A Boston-area man accused of threatening to blow up an airplane allegedly had all the materials needed to build a pressure-cooker bomb before this kind of weapon was used in the Boston Marathon attack in April, according to comments made by the man’s mother in a recently unsealed police affidavit.
While investigators working with the FBI are looking to see if there are any links between the two cases, they have drawn no conclusions, according to two law enforcement sources. Prosecutors and the FBI declined to comment.
The FBI Joint Terrorism Task Force said it is investigating 27-year-old Daniel Morley after police in the small town of Topsfield, Massachusetts found a cache of weapons and bomb-making materials in his home on June 9.
According to a police affidavit dated June 19, Morley told his mother that his best friend had bragged about knowing Tamerlan Tsarnaev, one of the two Chechen brothers suspected of detonating pressure-cooker bombs near the Boston Marathon finish line on April 15.
No one else has been charged in the Topsfield case, a spokeswoman for the Essex County District Attorney said.
The 25-page police affidavit details the allegations that served as the basis for the criminal charges against Morley. He is accused of attacking his mother and making a threat to hijack an airplane or ship.

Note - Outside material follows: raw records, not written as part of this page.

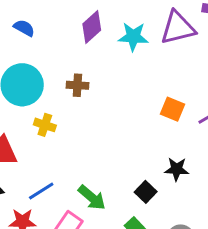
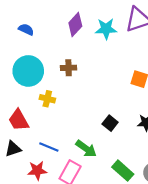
blue line: (41, 191) -> (49, 147), turned 60
black square: (146, 192) -> (110, 123), moved

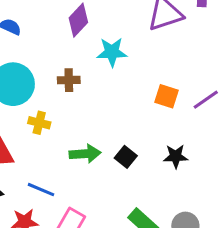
cyan star: (106, 29) -> (112, 52), moved
green arrow: (86, 149) -> (85, 154), moved, turned -40

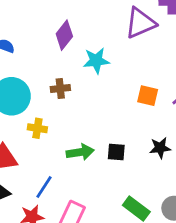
black square: (126, 157) -> (116, 152), turned -30
blue line: (41, 190) -> (44, 187), turned -75

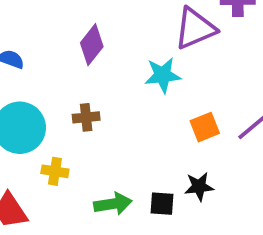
cyan star: (96, 61) -> (163, 75), moved
orange square: (148, 96) -> (205, 127), turned -35
black star: (160, 148) -> (199, 187), moved

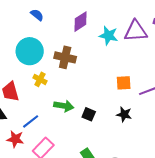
cyan star: (163, 75) -> (109, 36), moved
brown cross: (86, 117) -> (65, 57), size x1.5
black star: (199, 187) -> (124, 114), moved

Morley’s defense attorney, Robert LeBlanc, did not return calls asking for comment.
Topsfield police said they found in Morley’s bedroom closet a large, stainless steel pressure cooker and a black duffel bag. He also had materials to make a shrapnel bomb, such as black powder, igniters and pieces of metal that included ball bearings. In addition, he had a large assault rifle and a handgun, the affidavit shows.
Morley’s mother told police that her son had the pressure cooker and the other materials before the Boston Marathon attacks, according to the affidavit.
Police said they also found several hundred rounds of ammunition and a drawing of what appeared to be the Boston skyline, with an airplane in the left hand corner and a figure of a man with a blue heart in his chest, holding a red heart in his hand.
“While very stylized, the image does seem to match up with a portion of the Boston skyline,” the affidavit quoted anti-terrorism expert Clairissa Breen, who is part of the Joint Terrorism Task Force, as saying. “This could mean that something in that area is a target, or it could be artistic license.”
The allegations outlined in the affidavit prompted the Topsfield police to contact the FBI Joint Terrorism Task Force. One focus of the FBI’s investigation is determining whether Morley was being influenced by others when he made the alleged airplane threat, according to the affidavit.